RE: [PATCH v2] EDAC/versalnet: Report PFN and page offset for DDR errors
From: Zhuo, Qiuxu
Date: Fri May 08 2026 - 09:38:30 EST
Hi Shubhrajyoti,
> From: Shubhrajyoti Datta <shubhrajyoti.datta@xxxxxxx>
> Sent: Friday, May 8, 2026 6:42 PM
> To: linux-kernel@xxxxxxxxxxxxxxx; linux-edac@xxxxxxxxxxxxxxx
> Cc: git@xxxxxxx; shubhrajyoti.datta@xxxxxxxxx; Borislav Petkov
> <bp@xxxxxxxxx>; Luck, Tony <tony.luck@xxxxxxxxx>; Sai Krishna Potthuri
> <sai.krishna.potthuri@xxxxxxx>; Shubhrajyoti Datta
> <shubhrajyoti.datta@xxxxxxx>
> Subject: [PATCH v2] EDAC/versalnet: Report PFN and page offset for DDR
> errors
>
> Populate the EDAC location fields when reporting DDRMC CE/UE events.
>
> Compute the physical address from the decoded error info and pass the PFN
> along with the offset-within-page to edac_mc_handle_error().
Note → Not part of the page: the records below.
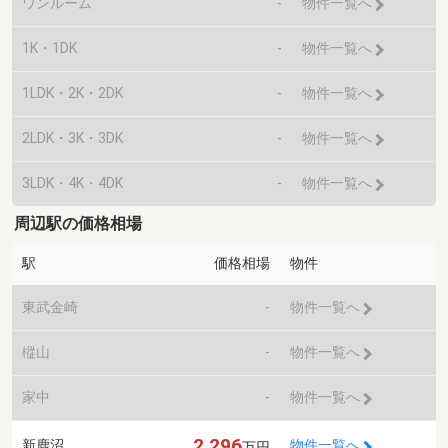
ワンルーム
-
物件一覧へ
1K・1DK
-
物件一覧へ
1LDK・2K・2DK
-
物件一覧へ
2LDK・3K・3DK
-
物件一覧へ
3LDK・4K・4DK
-
物件一覧へ
周辺駅の価格相場
駅
価格相場
物件
東武金崎
-
物件一覧へ
樅山
-
物件一覧へ
家中
-
物件一覧へ
2,296
新鹿沼
物件一覧へ
万円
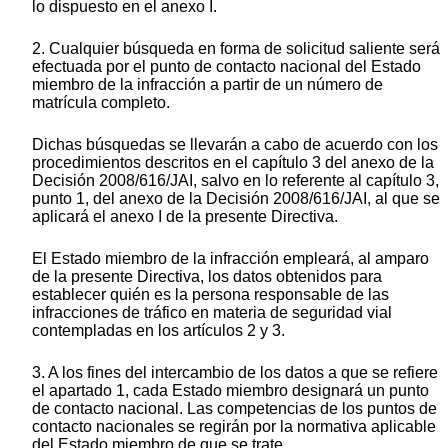
lo dispuesto en el anexo I.
2. Cualquier búsqueda en forma de solicitud saliente será
efectuada por el punto de contacto nacional del Estado
miembro de la infracción a partir de un número de
matrícula completo.
Dichas búsquedas se llevarán a cabo de acuerdo con los
procedimientos descritos en el capítulo 3 del anexo de la
Decisión 2008/616/JAI, salvo en lo referente al capítulo 3,
punto 1, del anexo de la Decisión 2008/616/JAI, al que se
aplicará el anexo I de la presente Directiva.
El Estado miembro de la infracción empleará, al amparo
de la presente Directiva, los datos obtenidos para
establecer quién es la persona responsable de las
infracciones de tráfico en materia de seguridad vial
contempladas en los artículos 2 y 3.
3. A los fines del intercambio de los datos a que se refiere
el apartado 1, cada Estado miembro designará un punto
de contacto nacional. Las competencias de los puntos de
contacto nacionales se regirán por la normativa aplicable
del Estado miembro de que se trate.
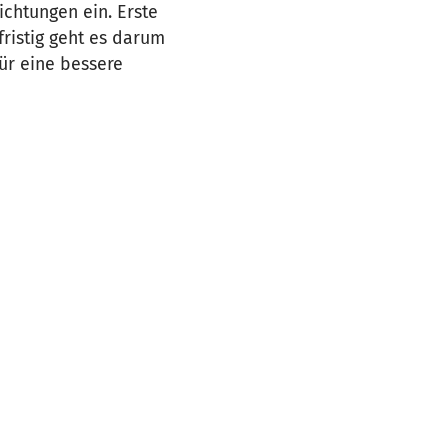
ichtungen ein. Erste
fristig geht es darum
für eine bessere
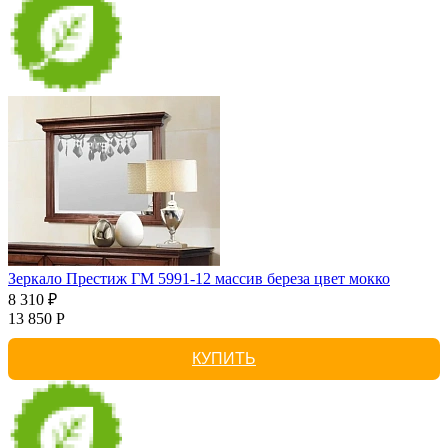
Зеркало Престиж ГМ 5991-12 массив береза цвет мокко
8 310 ₽
13 850 Р
КУПИТЬ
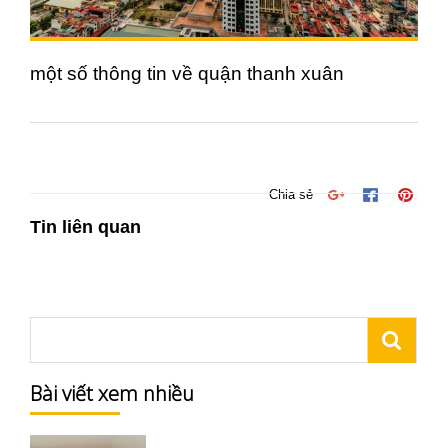
một số thông tin về quận thanh xuân
Chia sẻ
Tin liên quan
Bài viết xem nhiều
This allows
> user space (mc_event consumers) to correlate memory errors with a real
> address.
>
> Signed-off-by: Shubhrajyoti Datta <shubhrajyoti.datta@xxxxxxx>
> ---
>
> Changes in v2:
> Refactor the common code
>
> drivers/edac/versalnet_edac.c | 34 ++++++++++++++++------------------
> 1 file changed, 16 insertions(+), 18 deletions(-)
>
> diff --git a/drivers/edac/versalnet_edac.c b/drivers/edac/versalnet_edac.c
> index ec1315582414..85d1a829a8aa 100644
> --- a/drivers/edac/versalnet_edac.c
> +++ b/drivers/edac/versalnet_edac.c
> @@ -429,6 +429,7 @@ static unsigned long convert_to_physical(struct
> mc_priv *priv, static void handle_error(struct mc_priv *priv, struct ecc_status
> *stat,
> int ctl_num, int *error_data)
> {
> + enum hw_event_mc_err_type type;
> union ecc_error_info pinf;
> struct mem_ctl_info *mci;
> unsigned long pa;
> @@ -440,29 +441,26 @@ static void handle_error(struct mc_priv *priv, struct
> ecc_status *stat,
>
> mci = priv->mci[ctl_num];
>
> - if (stat->error_type == MC5_ERR_TYPE_CE) {
> + if (stat->error_type == MC5_ERR_TYPE_UE) {
> + pinf = stat->ueinfo[stat->channel];
> + type = HW_EVENT_ERR_UNCORRECTED;
> + } else {
> pinf = stat->ceinfo[stat->channel];
> - snprintf(priv->message, sizeof(priv->message),
> - "Error type:%s Controller %d Addr at %lx\n",
> - "CE", ctl_num, convert_to_physical(priv, pinf,
> ctl_num, error_data));
> -
> - edac_mc_handle_error(HW_EVENT_ERR_CORRECTED, mci,
> - 1, 0, 0, 0, 0, 0, -1,
> - priv->message, "");
> + type = HW_EVENT_ERR_CORRECTED;
> }
>
> - if (stat->error_type == MC5_ERR_TYPE_UE) {
> - pinf = stat->ueinfo[stat->channel];
> - snprintf(priv->message, sizeof(priv->message),
> - "Error type:%s controller %d Addr at %lx\n",
> - "UE", ctl_num, convert_to_physical(priv, pinf,
> ctl_num, error_data));
> + pa = convert_to_physical(priv, pinf, ctl_num, error_data);
I noticed that the return comment of convert_to_physical() says "physical address of the
DDR memory" [1]. I'm just curious if this refers to:
- the DDR address space (DRAM-only, without MMIO holes), or
- the system physical address space (including MMIO holes)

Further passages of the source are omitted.